The job of chief executive officer pays well — and even better when an incumbent CEO is working with a newly hired CFO.
Researchers at Duke University’s Fuqua School of Business studied more than 23 years of data from S&P 1500 firms. They found that CEOs took home an average of 10% more compensation when working with a finance chief who was hired after them (known as a “co-opted” CFO).
The study, “CFO Co-option and CEO Compensation” (forthcoming in the INFORMS journal Management Science), offers quantifiable insights into a phenomenon that is difficult to document: the influence CEOs have on colleagues who could potentially increase their pay.
Previous research has shown that CEOs may exert influence up the chain of command on a co-opted board. Specifically, when newly appointed board members work with an incumbent CEO, the board’s oversight is also weaker and CEO compensation is as much as 20% higher, the school notes.

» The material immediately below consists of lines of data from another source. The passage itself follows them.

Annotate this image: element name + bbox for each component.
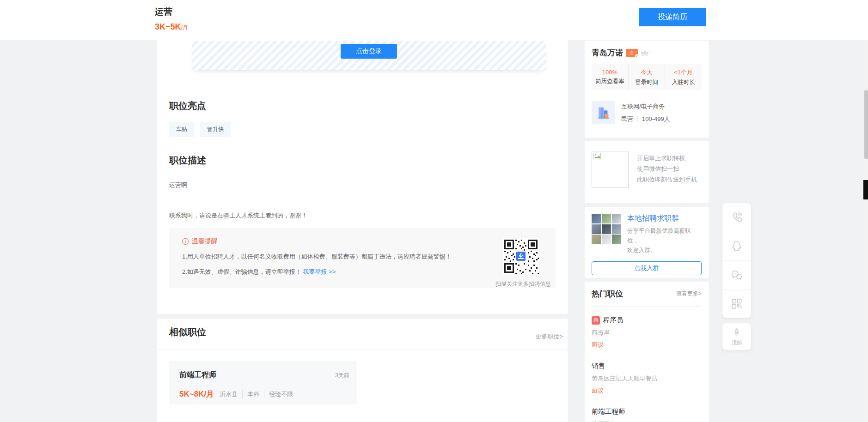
wechat-contact-button[interactable] <box>722 260 751 289</box>
report-link[interactable]: 我要举报 >> <box>303 268 336 275</box>
job-group-card: 本地招聘求职群 分享平台最新优质高薪职位， 欢迎入群。 点我入群 <box>585 207 709 278</box>
qr-caption: 扫描关注更多招聘信息 <box>495 280 546 288</box>
stat-tenure: <1个月 入驻时长 <box>665 64 702 90</box>
description-heading: 职位描述 <box>169 154 206 167</box>
hot-job-company: 黄岛区庄记天天顺早餐店 <box>592 374 702 383</box>
stat-resume-view-rate: 100% 简历查看率 <box>592 64 628 90</box>
warning-item: 2.如遇无效、虚假、诈骗信息，请立即举报！ 我要举报 >> <box>182 268 486 276</box>
wechat-promo-line: 此职位即刻传送到手机 <box>637 174 697 185</box>
highlight-tag: 车贴 <box>169 122 194 137</box>
hot-job-salary: 面议 <box>592 386 702 395</box>
page-title: 运营 <box>155 6 172 18</box>
join-group-button[interactable]: 点我入群 <box>592 261 702 275</box>
company-size: 100-499人 <box>642 115 670 123</box>
hot-job-company: 西海岸 <box>592 329 702 337</box>
phone-icon <box>730 211 744 224</box>
crown-icon <box>641 50 649 56</box>
apply-resume-button[interactable]: 投递简历 <box>639 8 706 26</box>
similar-job-experience: 经验不限 <box>264 390 298 398</box>
contact-note: 联系我时，请说是在骑士人才系统上看到的，谢谢！ <box>169 211 307 220</box>
stat-label: 登录时间 <box>635 78 658 86</box>
group-avatar <box>612 214 621 223</box>
back-to-top-label: 顶部 <box>732 339 742 346</box>
salary: 3K~5K/月 <box>155 22 188 32</box>
qq-contact-button[interactable] <box>722 232 751 260</box>
company-info-row: 互联网/电子商务 民营 100-499人 <box>592 101 702 124</box>
info-circle-icon: i <box>182 238 189 245</box>
qrcode-icon <box>730 297 743 310</box>
similar-job-item[interactable]: 前端工程师 3天前 5K~8K/月 沂水县 本科 经验不限 <box>169 361 357 404</box>
warning-item-text: 2.如遇无效、虚假、诈骗信息，请立即举报！ <box>182 268 301 275</box>
hot-job-title: 销售 <box>592 362 605 370</box>
back-to-top-button[interactable]: 顶部 <box>722 323 751 350</box>
login-button[interactable]: 点击登录 <box>341 44 397 59</box>
similar-job-time: 3天前 <box>335 372 349 380</box>
wechat-promo-line: 开启掌上求职特权 <box>637 153 697 163</box>
similar-job-education: 本科 <box>242 390 264 398</box>
group-title-link[interactable]: 本地招聘求职群 <box>627 214 702 223</box>
company-nature: 民营 <box>621 115 633 123</box>
group-avatar <box>592 235 601 244</box>
hot-job-item[interactable]: 急 程序员 西海岸 面议 <box>592 316 702 349</box>
phone-contact-button[interactable] <box>722 203 751 232</box>
description-body: 运营啊 <box>169 181 187 189</box>
qr-code-image <box>503 238 539 274</box>
warning-title-row: i 温馨提醒 <box>182 237 486 246</box>
similar-job-meta: 5K~8K/月 沂水县 本科 经验不限 <box>179 389 298 399</box>
group-avatar <box>602 214 611 223</box>
highlight-tags: 车贴 晋升快 <box>169 122 231 137</box>
stat-value: 今天 <box>641 68 653 77</box>
rocket-icon <box>732 327 741 338</box>
group-avatar <box>592 214 601 223</box>
group-avatar <box>612 235 621 244</box>
hot-job-item[interactable]: 前端工程师 浩天网络 <box>592 407 702 422</box>
hot-jobs-more-link[interactable]: 查看更多> <box>676 290 702 298</box>
similar-jobs-card: 相似职位 更多职位> 前端工程师 3天前 5K~8K/月 沂水县 本科 经验不限 <box>157 319 568 422</box>
warning-title: 温馨提醒 <box>192 237 218 246</box>
group-avatars <box>592 214 621 244</box>
hot-job-salary: 面议 <box>592 341 702 349</box>
badge-check-icon: ✓ <box>635 54 639 58</box>
more-jobs-link[interactable]: 更多职位> <box>535 332 563 341</box>
job-detail-card: 点击登录 职位亮点 车贴 晋升快 职位描述 运营啊 联系我时，请说是在骑士人才系… <box>157 40 568 314</box>
company-name[interactable]: 青岛万诺 <box>592 48 623 58</box>
divider <box>637 116 638 121</box>
salary-value: 3K~5K <box>155 22 181 31</box>
group-avatar <box>612 224 621 234</box>
hot-jobs-heading: 热门职位 <box>592 289 623 299</box>
highlights-heading: 职位亮点 <box>169 100 206 112</box>
stat-value: 100% <box>602 69 617 76</box>
group-desc-line: 分享平台最新优质高薪职位， <box>627 226 702 246</box>
side-tab-handle[interactable] <box>863 180 868 199</box>
similar-job-location: 沂水县 <box>220 390 242 398</box>
hot-job-title: 前端工程师 <box>592 407 625 416</box>
company-verified-badge: 企 ✓ <box>626 49 638 57</box>
qr-follow-block: 扫描关注更多招聘信息 <box>495 238 546 288</box>
stat-login-time: 今天 登录时间 <box>628 64 665 90</box>
hot-job-item[interactable]: 销售 黄岛区庄记天天顺早餐店 面议 <box>592 362 702 395</box>
qq-icon <box>730 240 744 253</box>
similar-job-title: 前端工程师 <box>179 370 216 380</box>
hot-job-company: 浩天网络 <box>592 420 702 422</box>
page-header: 运营 3K~5K/月 投递简历 <box>0 0 868 40</box>
login-banner: 点击登录 <box>192 41 546 70</box>
warning-box: i 温馨提醒 1.用人单位招聘人才，以任何名义收取费用（如体检费、服装费等）都属… <box>169 228 556 288</box>
qrcode-button[interactable] <box>722 289 751 318</box>
broken-image-icon <box>593 153 601 159</box>
group-avatar <box>592 224 601 234</box>
company-card: 青岛万诺 企 ✓ 100% 简历查看率 今天 登录时间 <1个月 入驻时长 <box>585 41 709 138</box>
building-icon <box>592 101 615 124</box>
salary-unit: /月 <box>181 24 188 31</box>
wechat-promo-card: 开启掌上求职特权 使用微信扫一扫 此职位即刻传送到手机 <box>585 141 709 203</box>
similar-jobs-header: 相似职位 更多职位> <box>157 319 568 350</box>
urgent-badge: 急 <box>592 316 600 325</box>
highlight-tag: 晋升快 <box>200 122 231 137</box>
stat-label: 简历查看率 <box>595 78 624 85</box>
hot-jobs-card: 热门职位 查看更多> 急 程序员 西海岸 面议 销售 黄岛区庄记天天顺早餐店 面… <box>585 282 709 422</box>
hot-job-title: 程序员 <box>603 316 623 325</box>
warning-item: 1.用人单位招聘人才，以任何名义收取费用（如体检费、服装费等）都属于违法，请应聘… <box>182 253 486 261</box>
wechat-promo-line: 使用微信扫一扫 <box>637 163 697 174</box>
company-industry: 互联网/电子商务 <box>621 102 670 111</box>
wechat-qr-placeholder <box>592 151 629 188</box>
scrollbar-thumb[interactable] <box>864 90 868 159</box>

The Fuqua study looks at what happens working in the opposite direction, down the chain of command, when CEOs lean on their CFOs.

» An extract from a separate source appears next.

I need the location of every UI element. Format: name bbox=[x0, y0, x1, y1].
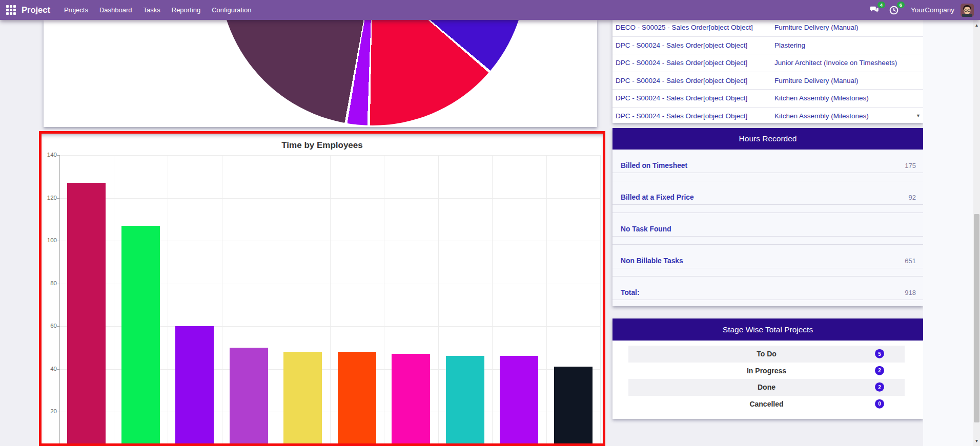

“CEOs ultimately have power over CFOs, arguably more so when the CEO played a role in hiring the CFO,” said study co-author Bill Mayew, a Fuqua accounting professor. “They may pressure CFOs to manage earnings to help the firm meet, or just barely beat, earnings targets from financial analysts. Those reported earnings and the response in stock prices can then drive up a portion of the CEO’s compensation.”
With CEOs in the study earning a median pay package of $3.19 million a year, a 10% premium for incumbents was more than $300,000, compared to those working with finance chiefs hired by their predecessors.

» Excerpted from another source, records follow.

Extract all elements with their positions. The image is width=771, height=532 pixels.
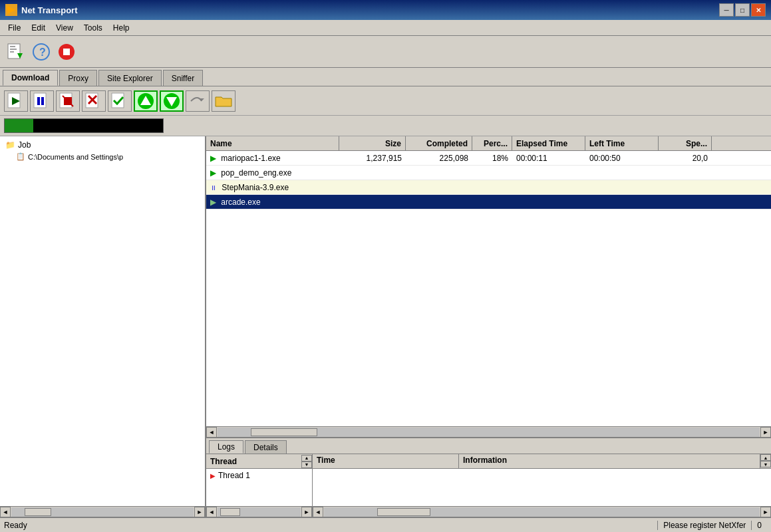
confirm-button[interactable] [108, 90, 132, 112]
file-list-container: Name Size Completed Perc... Elapsed Time… [206, 136, 771, 437]
top-toolbar: ? [0, 36, 771, 68]
delete-button[interactable] [82, 90, 106, 112]
thread-body: ▶ Thread 1 [206, 469, 312, 506]
file-row-3-elapsed [512, 201, 585, 203]
tab-site-explorer[interactable]: Site Explorer [98, 70, 162, 86]
file-row-1[interactable]: ▶ pop_demo_eng.exe [206, 166, 771, 180]
status-bar: Ready Please register NetXfer 0 [0, 517, 771, 532]
up-button[interactable] [134, 90, 158, 112]
info-h-scroll-left[interactable]: ◄ [313, 507, 323, 517]
thread-h-thumb[interactable] [220, 508, 240, 516]
file-list-body: ▶ mariopac1-1.exe 1,237,915 225,098 18% … [206, 151, 771, 426]
thread-icon-0: ▶ [210, 472, 216, 479]
col-header-completed[interactable]: Completed [406, 136, 472, 150]
menu-help[interactable]: Help [108, 22, 135, 34]
svg-rect-2 [10, 46, 15, 47]
down-button[interactable] [160, 90, 184, 112]
window-title: Net Transport [21, 5, 78, 15]
pause-button[interactable] [30, 90, 54, 112]
file-scroll-thumb[interactable] [251, 428, 317, 436]
folder-button[interactable] [212, 90, 235, 112]
file-row-3-left [585, 201, 659, 203]
file-scroll-left-btn[interactable]: ◄ [206, 427, 217, 438]
stop-all-button[interactable] [55, 40, 78, 64]
thread-h-scroll: ◄ ► [206, 506, 312, 517]
action-toolbar [0, 86, 771, 116]
file-row-0[interactable]: ▶ mariopac1-1.exe 1,237,915 225,098 18% … [206, 151, 771, 166]
bottom-content: Thread ▲ ▼ ▶ Thread 1 ◄ [206, 454, 771, 517]
thread-scroll-down[interactable]: ▼ [301, 462, 312, 468]
col-header-elapsed[interactable]: Elapsed Time [512, 136, 585, 150]
file-row-0-speed: 20,0 [659, 152, 712, 164]
window-controls: ─ □ ✕ [719, 3, 766, 17]
scroll-track[interactable] [11, 507, 194, 517]
info-scroll-btns: ▲ ▼ [760, 454, 771, 468]
new-download-button[interactable] [4, 40, 28, 64]
file-row-2-size [339, 186, 406, 189]
status-register-text: Please register NetXfer [657, 521, 751, 530]
status-text-left: Ready [4, 521, 657, 530]
file-row-1-speed [659, 172, 712, 174]
file-row-1-name: ▶ pop_demo_eng.exe [206, 167, 339, 179]
start-button[interactable] [4, 90, 28, 112]
tab-sniffer[interactable]: Sniffer [163, 70, 203, 86]
tree-item-job[interactable]: 📁 Job [3, 139, 202, 151]
file-row-0-percent: 18% [472, 152, 512, 164]
progress-fill [5, 119, 33, 132]
menu-bar: File Edit View Tools Help [0, 20, 771, 36]
stop-button[interactable] [56, 90, 80, 112]
svg-marker-26 [199, 98, 204, 101]
arrow-button[interactable] [186, 90, 210, 112]
tab-download[interactable]: Download [3, 70, 58, 86]
file-row-1-elapsed [512, 172, 585, 174]
minimize-button[interactable]: ─ [719, 3, 734, 17]
file-list-header: Name Size Completed Perc... Elapsed Time… [206, 136, 771, 151]
file-row-1-size [339, 172, 406, 174]
col-header-size[interactable]: Size [339, 136, 406, 150]
file-row-0-completed: 225,098 [406, 152, 472, 164]
svg-marker-0 [7, 6, 15, 14]
scroll-right-button[interactable]: ► [194, 507, 205, 517]
scroll-thumb[interactable] [25, 508, 51, 516]
file-row-2-percent [472, 186, 512, 189]
file-row-0-name: ▶ mariopac1-1.exe [206, 152, 339, 164]
thread-h-scroll-left[interactable]: ◄ [206, 507, 217, 517]
file-row-3-name: ▶ arcade.exe [206, 196, 339, 208]
menu-view[interactable]: View [51, 22, 78, 34]
file-row-3[interactable]: ▶ arcade.exe [206, 195, 771, 209]
col-header-percent[interactable]: Perc... [472, 136, 512, 150]
scroll-left-button[interactable]: ◄ [0, 507, 11, 517]
help-button[interactable]: ? [29, 40, 53, 64]
menu-file[interactable]: File [3, 22, 26, 34]
tree-area: 📁 Job 📋 C:\Documents and Settings\p [0, 136, 205, 506]
file-row-2-speed [659, 186, 712, 189]
col-header-left[interactable]: Left Time [585, 136, 659, 150]
info-header: Time Information ▲ ▼ [313, 454, 771, 469]
file-list-h-scrollbar: ◄ ► [206, 426, 771, 437]
thread-label-0: Thread 1 [218, 471, 250, 480]
close-button[interactable]: ✕ [751, 3, 766, 17]
info-scroll-up[interactable]: ▲ [760, 454, 771, 461]
left-panel: 📁 Job 📋 C:\Documents and Settings\p ◄ ► [0, 136, 206, 517]
bottom-tab-details[interactable]: Details [245, 440, 287, 454]
file-row-2[interactable]: ⏸ StepMania-3.9.exe [206, 180, 771, 195]
info-scroll-down[interactable]: ▼ [760, 461, 771, 467]
progress-bar [4, 118, 164, 133]
file-scroll-right-btn[interactable]: ► [760, 427, 771, 438]
thread-row-0[interactable]: ▶ Thread 1 [206, 469, 312, 482]
thread-col-label: Thread [206, 456, 301, 467]
info-h-scroll-right[interactable]: ► [760, 507, 771, 517]
bottom-tab-logs[interactable]: Logs [209, 440, 243, 454]
info-h-thumb[interactable] [377, 508, 430, 516]
status-bar-right: Please register NetXfer 0 [657, 521, 767, 530]
tree-item-path[interactable]: 📋 C:\Documents and Settings\p [3, 151, 202, 162]
thread-h-scroll-right[interactable]: ► [301, 507, 312, 517]
thread-scroll-up[interactable]: ▲ [301, 455, 312, 462]
maximize-button[interactable]: □ [735, 3, 750, 17]
menu-edit[interactable]: Edit [26, 22, 51, 34]
menu-tools[interactable]: Tools [78, 22, 108, 34]
info-h-scroll: ◄ ► [313, 506, 771, 517]
col-header-speed[interactable]: Spe... [659, 136, 712, 150]
col-header-name[interactable]: Name [206, 136, 339, 150]
tab-proxy[interactable]: Proxy [59, 70, 97, 86]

Chief executives were most likely to see the higher pay during the first three years of the co-opted CFO’s tenure, when the finance leader may have been most amenable to the boss’s influence, Mayew said.
“If you’re a brand new CFO, you don’t want to displease your boss and risk getting fired,” Mayew said. “Over time, a CFO builds up allies in the firm, which might give them more power to voice their opinion and apply accounting rules neutrally rather than pushing the boundary.”
The researchers used nearly 18,000 data points from 1993 to 2015 to illustrate an association between co-opted CFOs and CEO compensation. The data indicated that such finance chiefs helped companies achieve analyst-based earnings targets through earnings management.
Patterns in the data before and after the passage of the Sarbanes-Oxley Act (SOX) in 2002 showed that CFOs “predictably shifted how they delivered benchmark-beating earnings,” said co-author John Heater, a Fuqua assistant professor of accounting.
Prior to the tighter regulations and scrutiny of SOX, finance chiefs had more discretion when reporting earnings, such as adjusting estimates or reported accruals to meet earnings targets.
When SOX increased regulatory pressure on CFOs, accounting practices again shifted, from adjusting estimates on paper to actually making different business decisions to move numbers (known as “real” earnings management), Heater said.
“Managers can decide to run their operations differently, and in a way that promotes short-term earnings, such as cutting spending on research and development, or via overproduction or other methods that boost profits today but can hurt the firm tomorrow,” Heater said.
He added, “This may not be an immediate concern to corporate executives who, based on their average tenure, may not be around in the long run to face the negative implications of their decisions. This is why it’s so important that boards and their hiring committees be cognizant that this power dynamic between the CEO and CFO exists, and to consider that when hiring and overseeing these roles.”
For CFOs who find themselves subject to undue pressure from a CEO, Mayew encourages them to establish support within the company.
“Get connected, make friends, and ask questions in a way that puts your voice out there more broadly within the firm,” he said. “Responses from colleagues can help calibrate who’s willing to listen and who’s willing to stand up against undue pressure in the organization.”
In addition to Mayew and Heater, co-authors of the paper included Shane Dikolli of the University of Virginia and Mani Sethuraman of Cornell University.